I was back here again. I had failed. Failed my family, my children, and myself. There is nothing more soul destroying than feeling like you've let yourself down - I had become that woman, that mum again. The nuts one. I knew that everyone was waiting for this to happen - it was the elephant in the room after I had given birth - waiting for me to fall and here I was, it had happened. It took all my power to call my Dr's a week after feeling those first tell-tale signs. What would happen to me, to my kids second time round. How do I fight this? how do I pick myself back up? how do I explain this to people? am I really worthy of having children?

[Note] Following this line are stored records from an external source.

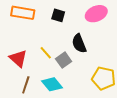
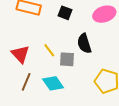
gray square: (64, 60) -> (67, 59), turned 35

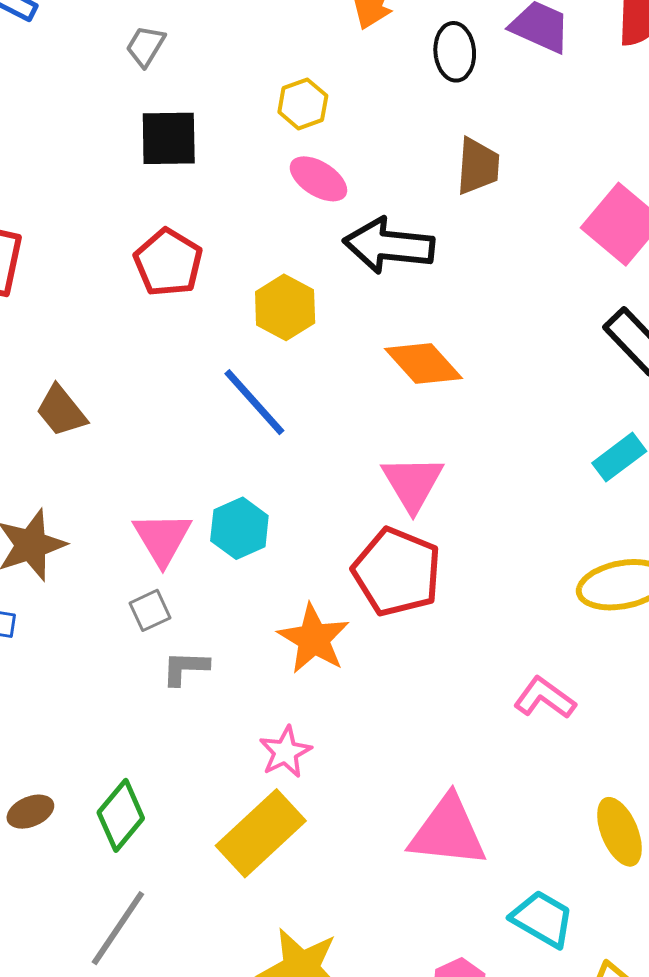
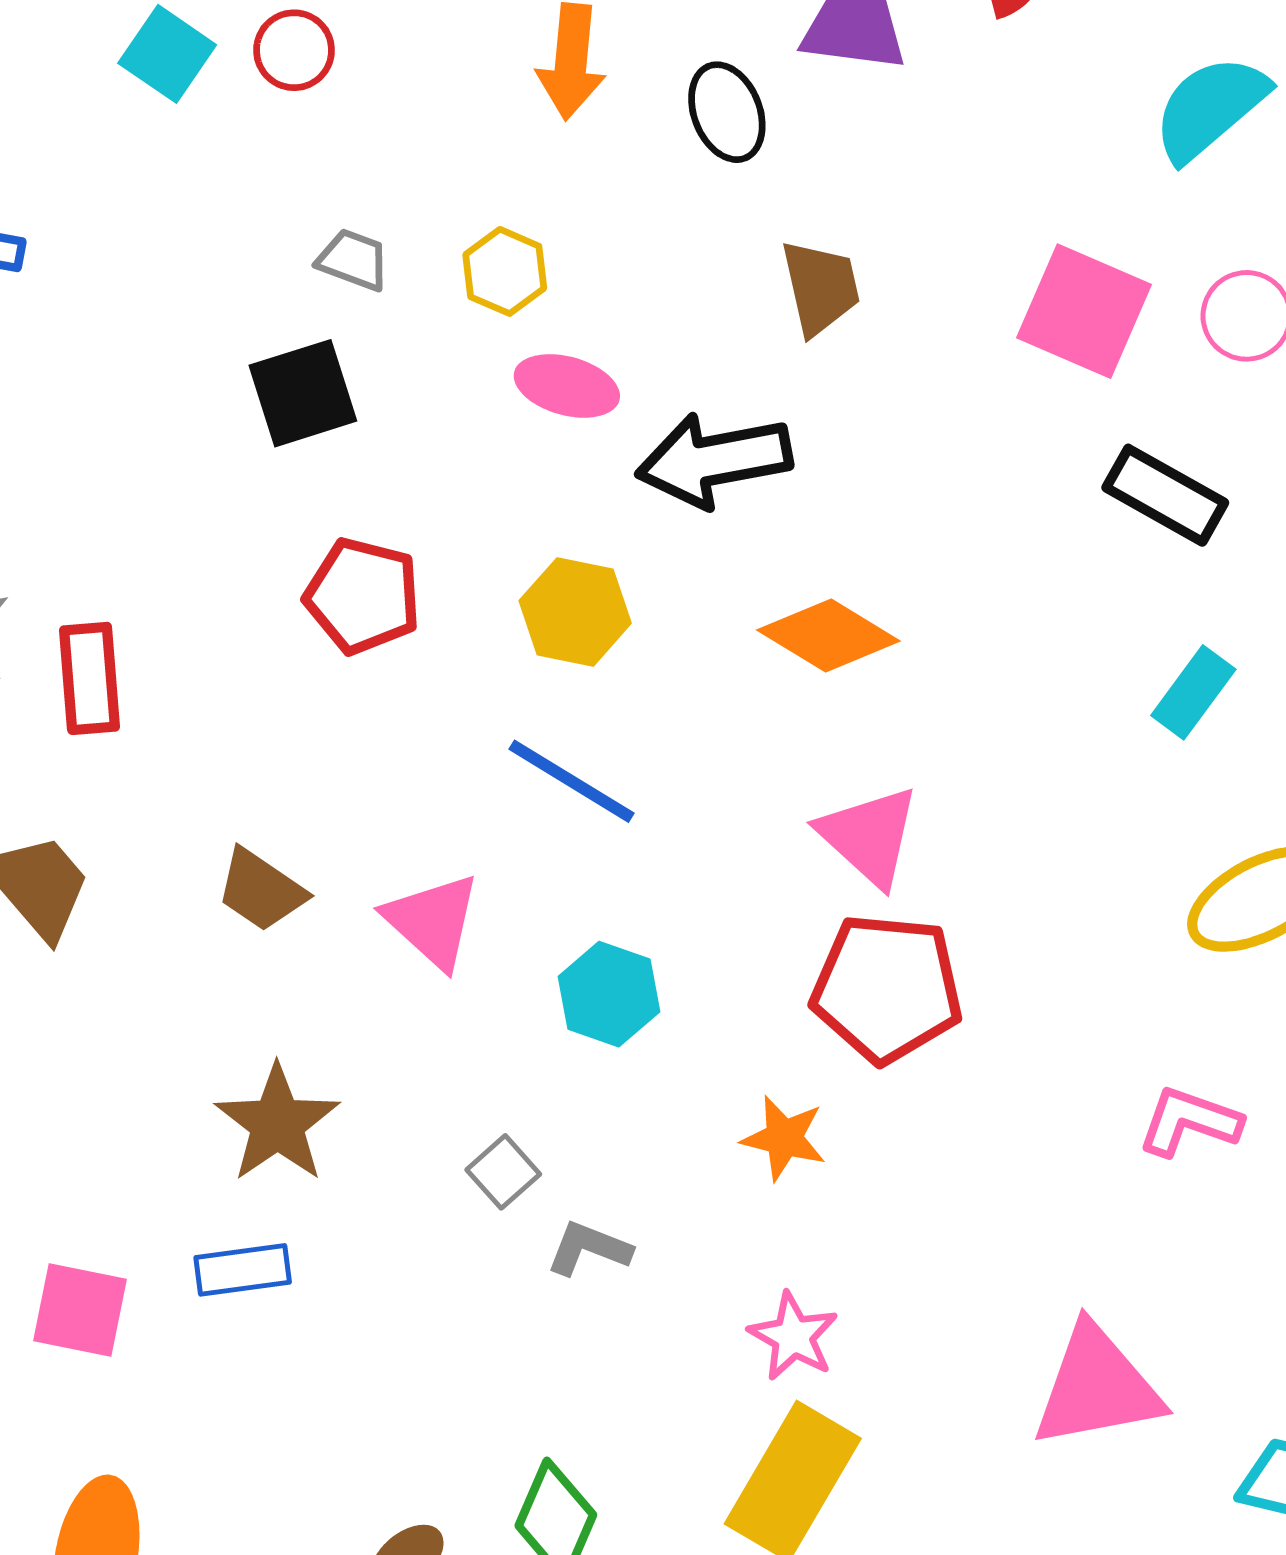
gray trapezoid: (145, 46) -> (353, 260), moved, turned 96
pink triangle: (162, 538) -> (433, 921), moved
orange star: (314, 639) -> (784, 1138), size x0.7
gray L-shape: (185, 668) -> (589, 1249), turned 36

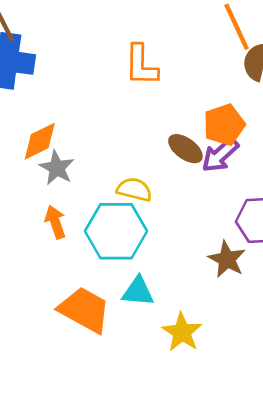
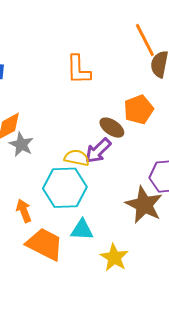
purple arrow: (220, 155) -> (98, 151), moved
orange arrow: (55, 222) -> (24, 211), moved
brown star: (227, 259) -> (144, 205), size x1.4

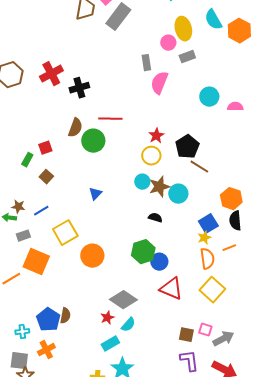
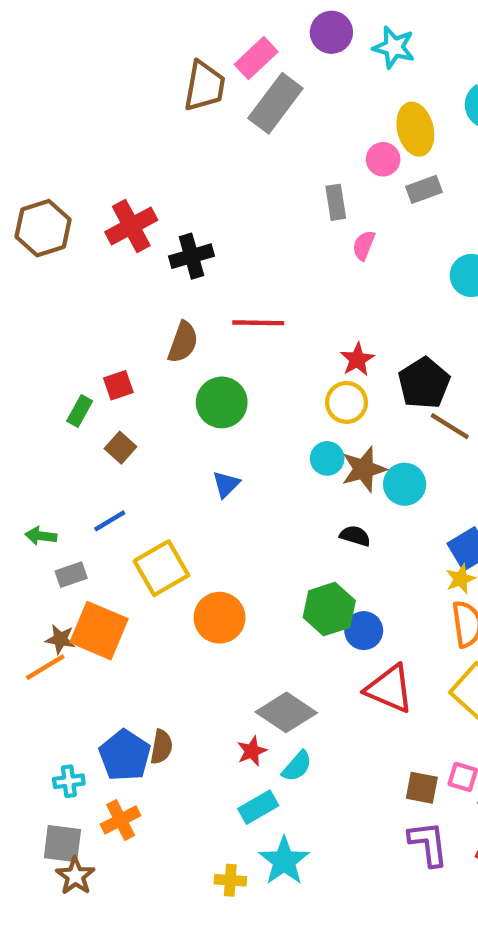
pink semicircle: (159, 83) -> (364, 245), size x0.6
green circle: (93, 141) -> (222, 402), moved
brown star: (18, 207) -> (60, 639), moved

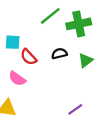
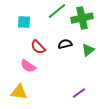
cyan square: (13, 42) -> (24, 22), moved

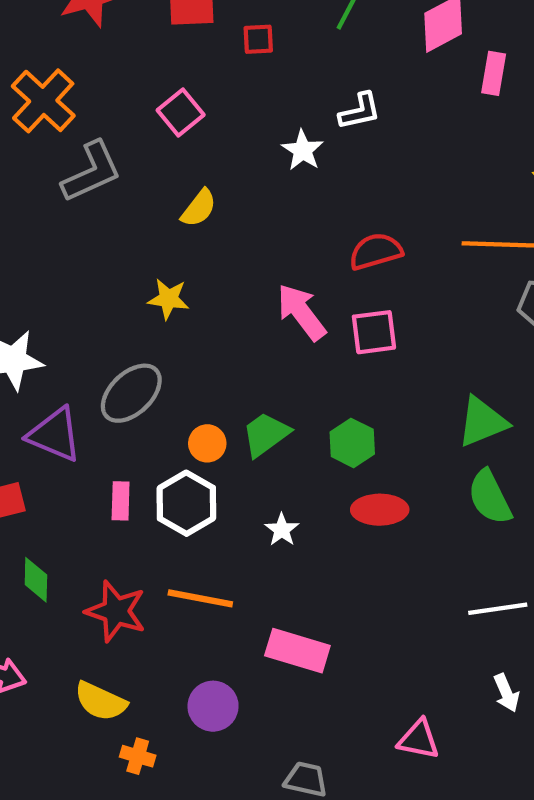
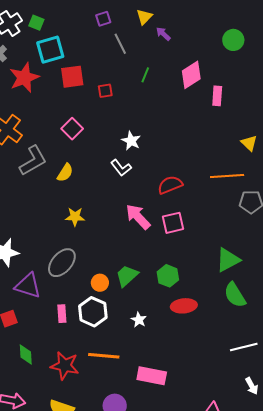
white L-shape: (360, 111) -> (121, 168), moved, turned 70
yellow semicircle: (199, 208) -> (65, 173), moved

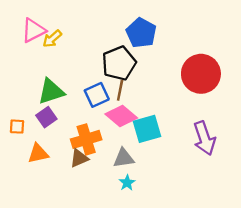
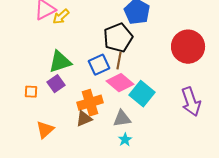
cyan square: (147, 129) -> (142, 94), turned -35
orange triangle: (38, 153) -> (45, 130), moved, turned -30

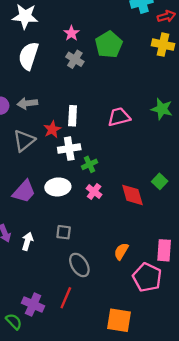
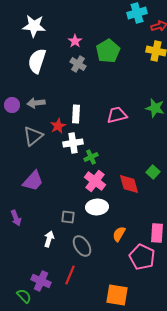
white ellipse: (58, 187) -> (97, 207), moved
pink cross: (94, 191) -> (95, 181), size x1.5
white arrow: (27, 241) -> (49, 239), moved

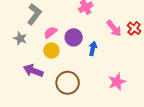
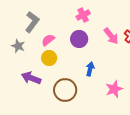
purple circle: (74, 37) -> (79, 39), moved
blue arrow: (93, 48) -> (90, 69), moved

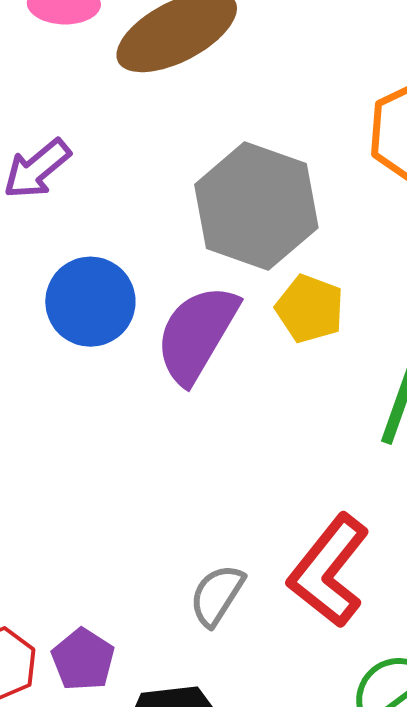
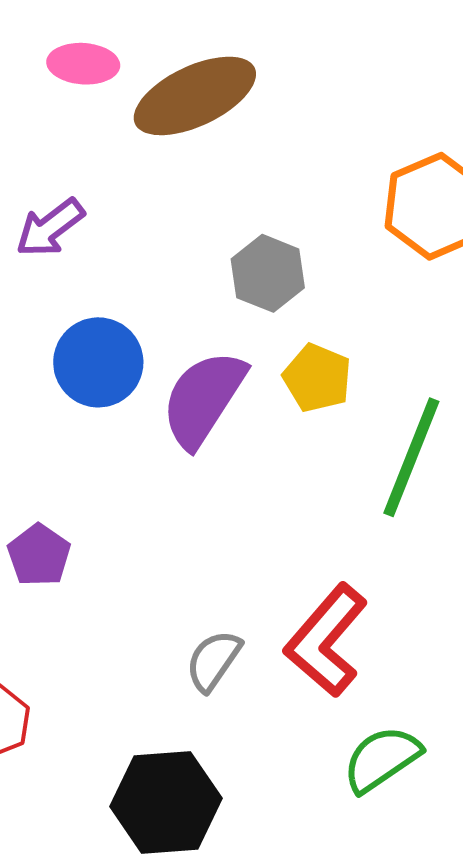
gray hexagon: (256, 206) -> (268, 273), size x0.6
purple pentagon: (83, 660) -> (39, 555), moved

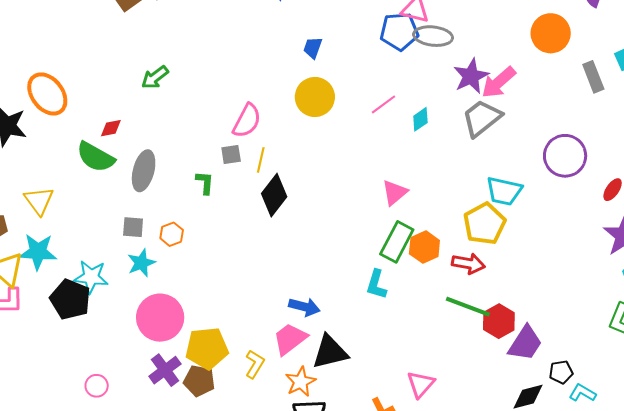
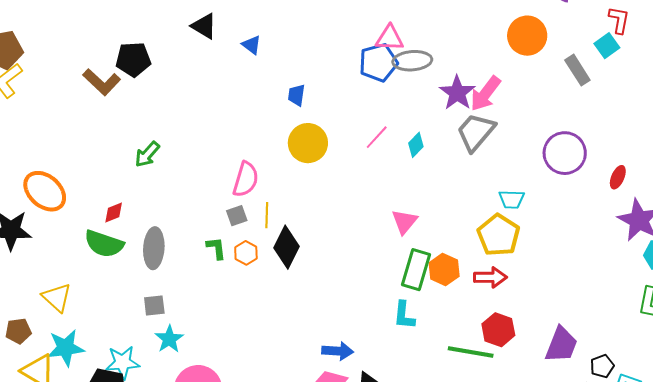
cyan trapezoid: (504, 191) -> (512, 199), size x0.7
orange hexagon: (172, 234) -> (246, 253), moved
green line: (468, 307) -> (471, 352), moved
red hexagon: (499, 321) -> (498, 330), moved

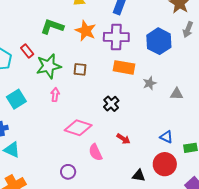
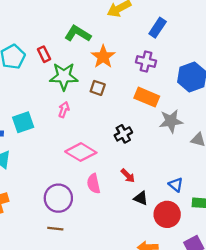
orange star: (86, 31) -> (103, 57), moved
purple cross: (116, 37) -> (146, 61), size x0.7
gray star: (150, 83) -> (171, 121), size x1.5
cyan square: (16, 99) -> (23, 122), moved
purple circle: (68, 172) -> (58, 198), size x1.6
black triangle: (139, 176) -> (141, 198), moved

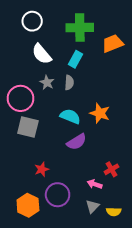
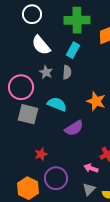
cyan semicircle: (70, 116) -> (57, 104), moved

To sit in that room and let my emotions roll is a hard thing to do. Anyone who has said it isn't is lying but I knew in my heart of hearts I had no other option. I HAD to do this for those two amazing little girls that were waiting for me back home. I had to do it... I HAD TOO.

So, 6 months down the line I am still here, still trying, still taking tiny stepping stones to a place of freedom from postnatal depression - the battle has commenced and I am just getting started. Thankfully I have amazing support, amazing medication and two amazing girls that are my lifeline. Im not any less of a mum, nor a person, I've discovered that deep down there is a strength inside, one to pull through and this my friends is what I intend on doing.